The assignee of the present invention has previously developed a system wherein tracks are formed on a tape without gaps to guard bands between adjacent tracks. Moreover, a color video signal can be recorded and reproduced on such a tape without the occurrence of an interference beat disturbance. This system is described in U.S. patent application Ser. No. 731,935, now U.S. Pat. No. 4,178,606, entitled "Color video signal recording and/or reproducing system" filed Oct. 13, 1976, and assigned to the assignee of this application. In this previously developed system, a pair of azimuth heads have gaps which are inclined with a certain azimuth angle, in mutually opposite directions with respect to a direction perpendicular to the longitudinal direction which is of the track. Adjacent tracks are formed in contiguous contact side-by-side without a gap or guard band therebetween. The phase of the chrominance signal is shifted by 90 degrees for every horizontal scanning period. The direction of this phase shifting is reversed from one track to the next adjacent track. In accordance with this system, the tape utilization efficiency is high since the tracks are in close contact with each other. Moreover, there is no beat disturbance.
On the other hand, the prior art employs a system wherein a video signal is recorded on a magnetic tape in parallel tracks, formed obliquely to the longitudinal direction of the magnetic tape. This tape may either be stopped or transported at different speeds at the time of playback in order to carry out a speed-change in the reproduction, such as quick-motion reproduction, slow-motion reproduction, or still picture reproduction. In this known system, the tape travel speed at the time of reproduction is different from that at the time of recording. The tracing path of the rotary head relative to the tape during reproduction differs from the tracing path (track) of the rotary head during recording, whereby so-called tracking deviation occurs.

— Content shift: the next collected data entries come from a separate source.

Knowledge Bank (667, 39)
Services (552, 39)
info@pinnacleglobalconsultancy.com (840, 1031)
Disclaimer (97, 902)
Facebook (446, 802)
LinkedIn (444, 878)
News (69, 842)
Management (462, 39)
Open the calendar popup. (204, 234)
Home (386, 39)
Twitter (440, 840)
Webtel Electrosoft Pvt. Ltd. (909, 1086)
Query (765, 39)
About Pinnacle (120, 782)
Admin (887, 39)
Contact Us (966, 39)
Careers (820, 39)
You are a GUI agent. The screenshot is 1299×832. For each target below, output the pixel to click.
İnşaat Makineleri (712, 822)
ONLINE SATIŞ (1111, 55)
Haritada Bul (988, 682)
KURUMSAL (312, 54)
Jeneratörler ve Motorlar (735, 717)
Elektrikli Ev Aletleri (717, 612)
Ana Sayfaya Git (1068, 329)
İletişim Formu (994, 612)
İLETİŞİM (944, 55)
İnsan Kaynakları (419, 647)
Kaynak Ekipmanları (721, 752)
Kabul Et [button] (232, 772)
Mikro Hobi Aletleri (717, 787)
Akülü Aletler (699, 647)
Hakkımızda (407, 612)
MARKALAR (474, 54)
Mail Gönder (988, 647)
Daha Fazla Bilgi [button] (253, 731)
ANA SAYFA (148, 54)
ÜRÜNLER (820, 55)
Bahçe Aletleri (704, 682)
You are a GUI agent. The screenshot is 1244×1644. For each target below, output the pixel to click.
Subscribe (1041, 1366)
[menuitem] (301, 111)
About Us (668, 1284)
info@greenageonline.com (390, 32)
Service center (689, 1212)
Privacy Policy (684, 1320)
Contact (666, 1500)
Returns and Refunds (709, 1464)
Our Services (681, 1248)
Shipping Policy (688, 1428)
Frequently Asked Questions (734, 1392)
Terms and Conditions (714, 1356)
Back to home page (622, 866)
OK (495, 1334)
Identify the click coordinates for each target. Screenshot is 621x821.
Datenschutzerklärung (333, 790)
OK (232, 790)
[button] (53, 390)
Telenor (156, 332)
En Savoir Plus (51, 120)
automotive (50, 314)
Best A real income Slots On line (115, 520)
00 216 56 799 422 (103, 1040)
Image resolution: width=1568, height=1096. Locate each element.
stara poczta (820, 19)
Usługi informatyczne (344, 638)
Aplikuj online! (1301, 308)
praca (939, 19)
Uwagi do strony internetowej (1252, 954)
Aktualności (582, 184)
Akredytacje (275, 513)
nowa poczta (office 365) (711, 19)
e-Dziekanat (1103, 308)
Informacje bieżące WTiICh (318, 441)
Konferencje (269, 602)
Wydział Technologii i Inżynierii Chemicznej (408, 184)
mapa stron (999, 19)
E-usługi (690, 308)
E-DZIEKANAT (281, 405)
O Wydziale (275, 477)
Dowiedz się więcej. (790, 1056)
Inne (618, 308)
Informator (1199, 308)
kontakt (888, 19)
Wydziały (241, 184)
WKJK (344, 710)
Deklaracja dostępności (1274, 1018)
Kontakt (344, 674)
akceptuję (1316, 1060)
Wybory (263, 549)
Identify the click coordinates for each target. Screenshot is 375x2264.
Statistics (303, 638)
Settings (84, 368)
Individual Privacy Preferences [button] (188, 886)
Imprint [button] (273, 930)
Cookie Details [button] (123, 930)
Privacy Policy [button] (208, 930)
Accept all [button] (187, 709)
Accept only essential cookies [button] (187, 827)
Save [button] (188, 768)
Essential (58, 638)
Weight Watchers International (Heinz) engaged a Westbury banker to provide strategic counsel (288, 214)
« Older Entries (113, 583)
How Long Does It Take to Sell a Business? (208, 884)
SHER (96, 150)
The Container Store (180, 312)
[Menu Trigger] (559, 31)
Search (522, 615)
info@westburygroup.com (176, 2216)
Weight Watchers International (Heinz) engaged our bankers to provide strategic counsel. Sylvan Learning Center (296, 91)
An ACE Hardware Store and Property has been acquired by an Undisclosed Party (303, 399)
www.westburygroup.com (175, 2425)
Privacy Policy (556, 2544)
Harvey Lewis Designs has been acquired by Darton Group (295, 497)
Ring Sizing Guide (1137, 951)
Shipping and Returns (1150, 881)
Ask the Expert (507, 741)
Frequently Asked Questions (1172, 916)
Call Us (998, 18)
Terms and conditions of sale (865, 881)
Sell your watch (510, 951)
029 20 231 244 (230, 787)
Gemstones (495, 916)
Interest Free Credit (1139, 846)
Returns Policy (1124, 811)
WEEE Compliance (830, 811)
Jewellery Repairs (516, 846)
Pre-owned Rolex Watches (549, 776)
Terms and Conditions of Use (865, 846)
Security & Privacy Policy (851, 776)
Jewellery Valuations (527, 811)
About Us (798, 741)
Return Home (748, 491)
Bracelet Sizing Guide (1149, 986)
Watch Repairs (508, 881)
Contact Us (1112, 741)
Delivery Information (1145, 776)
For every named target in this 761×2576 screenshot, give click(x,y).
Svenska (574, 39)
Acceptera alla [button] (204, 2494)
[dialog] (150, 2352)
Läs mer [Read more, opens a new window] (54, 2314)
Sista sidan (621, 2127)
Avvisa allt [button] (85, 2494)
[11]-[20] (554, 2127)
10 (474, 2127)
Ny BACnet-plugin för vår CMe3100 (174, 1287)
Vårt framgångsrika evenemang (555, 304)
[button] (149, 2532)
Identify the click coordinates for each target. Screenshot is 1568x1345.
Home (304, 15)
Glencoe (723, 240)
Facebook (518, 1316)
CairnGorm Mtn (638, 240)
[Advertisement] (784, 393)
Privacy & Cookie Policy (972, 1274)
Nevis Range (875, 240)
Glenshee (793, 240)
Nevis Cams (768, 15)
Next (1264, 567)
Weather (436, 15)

In the proposed system mentioned above, when tracking deviation occurs as a result of reproduction at changed speed, a so-called reverse tracking, in which one of the heads traces a part of a track recorded by a head having the same azimuth as the other hand, occurs partially. With respect to this part traced by reverse tracking, there is almost no reproduction of the recorded signal because of azimuth loss. For this reason, when tracking deviation occurs, the reproduced signal level drops, and, in accordance with this, a noise component due to a reduction of the reproduced signal level accompanying tracking deviation will appear at irregular positions on the reproduced picture screen. For this reason, the noise part in the picture moves, and the S/N ratio of the entire picture becomes poor. Consequently, a speed-change reproduced picture cannot be obtained in good picture quality.
Accordingly, as a system for correcting for tracking deviation at the time of changed-speed reproduction, a control system in which displacement devices in which piezoelectric elements are used are separately provided respectively for a pair of rotary magnetic heads on a rotary structure, and the magnetic heads are separately caused to undergo displacement by their respective displacement devices, whereby each rotary head accurately carries out correct tracking, has been devised.
However, since it is necessary in this devised control system to provide displacement devices separately for respective rotary magnetic heads, the composition of the system becomes complicated. Furthermore, in the case where there is a deviant difference between the operations of the rotary magnetic heads, both rotary magnetic heads cannot be satisfactorily tracking controlled in a mutually interrelated manner.